» **PROBLEM**
Here is the task for the records below: repeat exactly the lines from the one with "fritas, pan y salsas" to the one with "Patatas, bacon, 4 quesos gratinados", both included, and nothing else.

────────────────────────────────────────

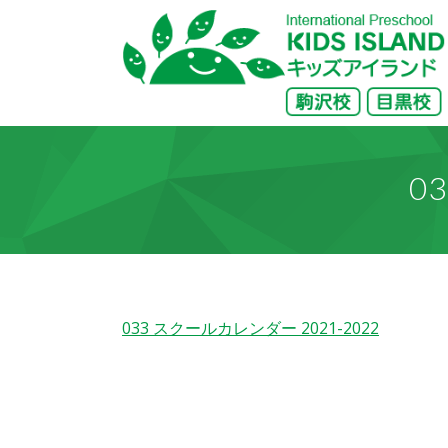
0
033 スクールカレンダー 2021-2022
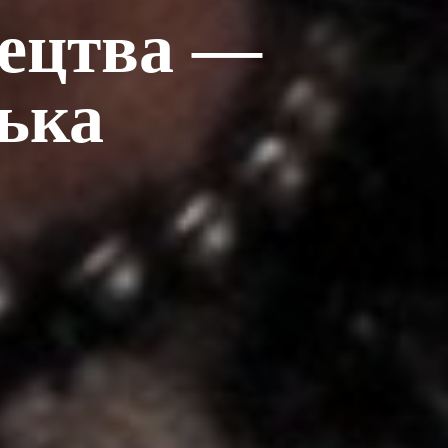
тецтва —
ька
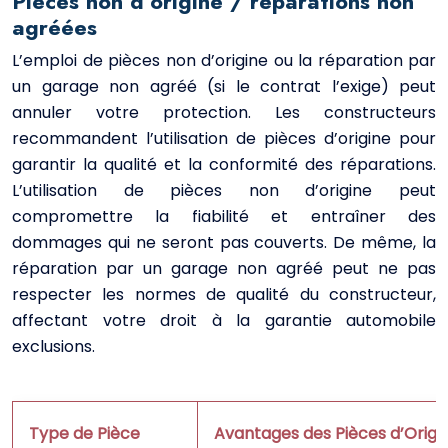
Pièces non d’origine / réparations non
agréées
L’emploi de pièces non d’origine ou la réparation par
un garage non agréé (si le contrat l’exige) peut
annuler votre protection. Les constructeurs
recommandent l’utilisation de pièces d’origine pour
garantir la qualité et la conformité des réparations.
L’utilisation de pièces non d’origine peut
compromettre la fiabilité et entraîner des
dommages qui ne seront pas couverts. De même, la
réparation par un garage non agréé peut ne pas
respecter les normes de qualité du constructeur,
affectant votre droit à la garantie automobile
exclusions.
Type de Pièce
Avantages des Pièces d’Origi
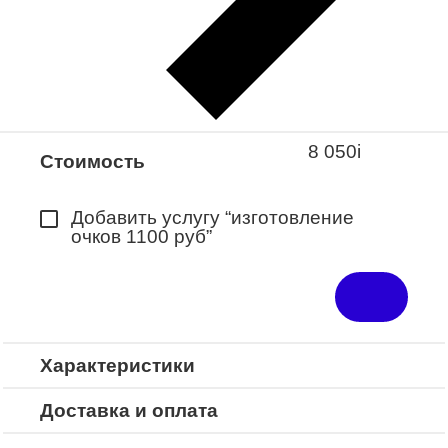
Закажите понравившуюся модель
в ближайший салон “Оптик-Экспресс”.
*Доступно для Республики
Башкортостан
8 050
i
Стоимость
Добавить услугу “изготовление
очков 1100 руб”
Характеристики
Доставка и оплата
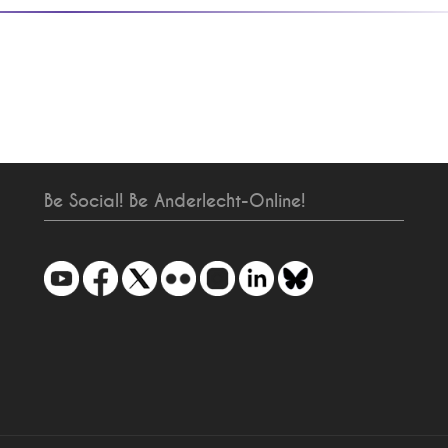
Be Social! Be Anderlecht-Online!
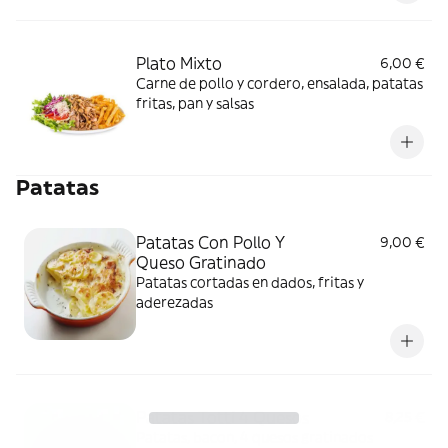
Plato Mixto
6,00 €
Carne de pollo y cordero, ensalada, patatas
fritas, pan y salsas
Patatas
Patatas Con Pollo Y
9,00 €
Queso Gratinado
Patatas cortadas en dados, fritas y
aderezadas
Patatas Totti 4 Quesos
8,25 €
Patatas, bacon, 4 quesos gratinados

────────────────────────────────────────

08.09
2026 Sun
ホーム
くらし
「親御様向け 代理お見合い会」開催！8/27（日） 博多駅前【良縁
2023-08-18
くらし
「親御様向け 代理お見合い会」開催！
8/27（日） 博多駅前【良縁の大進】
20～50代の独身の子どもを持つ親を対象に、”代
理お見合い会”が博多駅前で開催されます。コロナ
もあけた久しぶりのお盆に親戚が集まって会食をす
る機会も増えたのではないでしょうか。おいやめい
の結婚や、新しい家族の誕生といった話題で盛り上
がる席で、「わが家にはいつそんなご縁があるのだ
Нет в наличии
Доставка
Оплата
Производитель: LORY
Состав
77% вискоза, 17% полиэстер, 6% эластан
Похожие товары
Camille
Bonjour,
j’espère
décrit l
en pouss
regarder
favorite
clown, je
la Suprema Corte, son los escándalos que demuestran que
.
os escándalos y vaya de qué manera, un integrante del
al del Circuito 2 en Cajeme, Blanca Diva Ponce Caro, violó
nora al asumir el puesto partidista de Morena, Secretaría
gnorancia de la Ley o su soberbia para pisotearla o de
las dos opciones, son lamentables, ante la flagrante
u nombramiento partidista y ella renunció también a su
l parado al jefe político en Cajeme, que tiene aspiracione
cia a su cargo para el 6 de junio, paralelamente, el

────────────────────────────────────────

» **EXERCISE RESPONSE**
fritas, pan y salsas
Patatas
Patatas Con Pollo Y
9,00 €
Queso Gratinado
Patatas cortadas en dados, fritas y
aderezadas
Patatas Totti 4 Quesos
8,25 €
Patatas, bacon, 4 quesos gratinados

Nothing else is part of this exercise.